If a child choked but was able to expel the food soon after only with the cough, nevertheless it is good to take to the doctor to see if this obstruction damaged some structure.

However, when the food is trapped and causes shortness of breath, the case is more serious. It is important to take action immediately. The Heimlich maneuver can be done on people of all sizes, but the procedure varies depending on the age.

The pediatrician took a step-by-step on how to do it the right way:

In children under one year : turn her face down at a height lower than her hip, resting her on her arms to ensure the necessary safety. Place the fingers of one of your hands resting between the baby's cheeks, carefully. Give five strong lids in the region of the back, between the bones of the rib, so that the foreign body is expelled.

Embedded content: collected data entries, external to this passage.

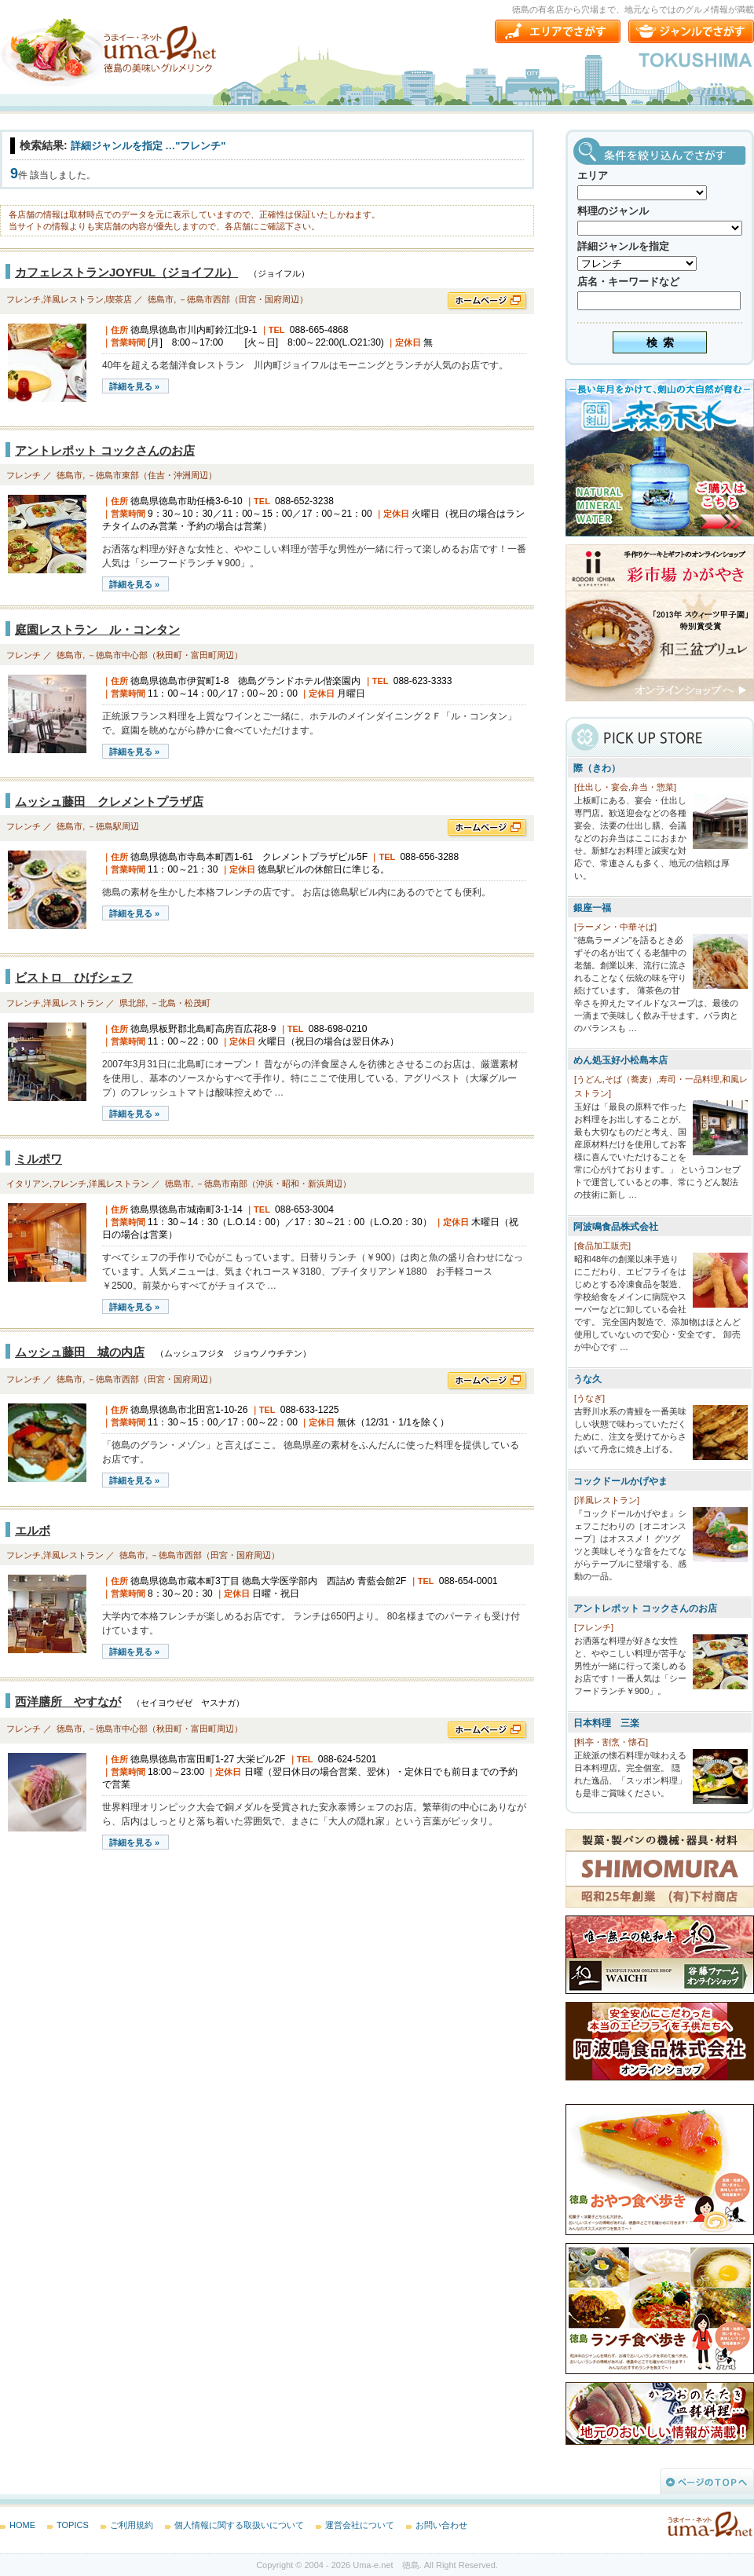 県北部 (132, 1003)
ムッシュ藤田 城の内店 (80, 1352)
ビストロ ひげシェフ (74, 977)
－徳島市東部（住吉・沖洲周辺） (152, 475)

If this does not occur, it is necessary to go to the second stage of the technique, in which the baby is turned upwards and, with the two larger fingers of the hand, tightens the diaphragm (near the height of the stomach) five times until the object is expelled or the child demonstrates a reaction and it is possible to withdraw what causes the choking, being careful not to hurt it or push it back into the throat.

In children older than one year : Embrace the child (or adult) from behind with one hand in the form of a closed fist (like a punch) and the other on it to compress the region below the ribs (in the diaphragm - height of the mouth of the stomach) until the object is moved from the airway to the mouth and thrown out, allowing the return of the senses and breathing.

Immediately take the victim to an emergency room. If there is fainting, call for emergency help, both by phone and physically.

Because of its potential for choking, choking can already be hopeless in an adult. Imagine in a child? Respecting her time at mealtime and staying calm if it happens is essential to avoiding the serious consequences.